Project2

Project – Regression Analysis.

In this project you will be developing a logistic regression algorithm to classify the possibility of passengers surviving the Titanic sink, using some independent variables(categorical and continuous variable).

Note: Rstudio is the recommended tool for this project, because it is what was used to define this project.

Link to dataset: Download test and train dataset from this link: Titanic dataset

Part 1- Training algorithm

Data Preparation

Delete the following variables not needed for the analysis: i. PassengerId ii. Ticket iii. Name iv. Cabin v. Embarked vi. SibSp vii. Parch viii. Fare

Deliverable: Provide a screen shot of your resulting data frame.

Convert the following variables to factors: i. PClass ii. Survived

Deliverable: Provide screenshot of structure of data frame.

Analyze your data frame to find the values that are NA.

a) How many variables has NAs and how many rows has NAs?

b) Use any of the following methods to remove NA:

i) Deleting the rows with NA, ii) Replacing with mean of the variable. iii) Replacing with minimum of the variable.

_Justify your choice. _

Logistic Regression

Run the logistic regression using glm() function using all the variables in your data frame.

Deliverable: Provide a screenshot of the summary of logistic regression

Run a prediction using the model you created in number 4.

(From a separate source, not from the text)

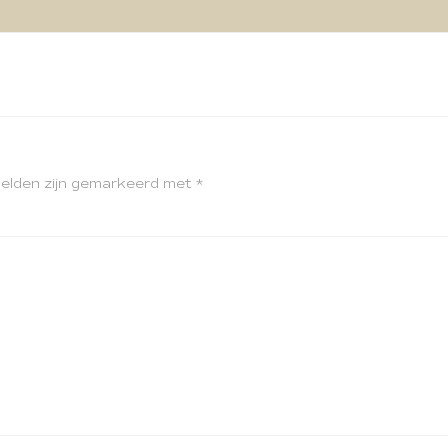
velden zijn gemarkeerd met
*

Deliverable: Provide a screenshot of your output. Note that you don’t have to capture everything.

Show a graph that compares how your algorithm predicted your data compared to the actual value. Note that you will need ggplot2 libraries for this part.

_**Deliverable: **_Provide a screenshot of your graph.

Part 2 - Testing Algorithm with new data

Repeat step 1, 2 and 3 on the test data set.

Deliverable: same as above. Skip Deliverable for 3b if you are using the same method.

Use the logistic model you created in Part 1 to run a prediction of the test data frame.

Deliverable: Provide screen shot of your prediction probability.

Create a vector and fill it in with “0”, the size of your test data frame. For example, if your test data frame has an observation of 10 rows, make the vector length 10.

Deliverable: Provide screenshot of your vector.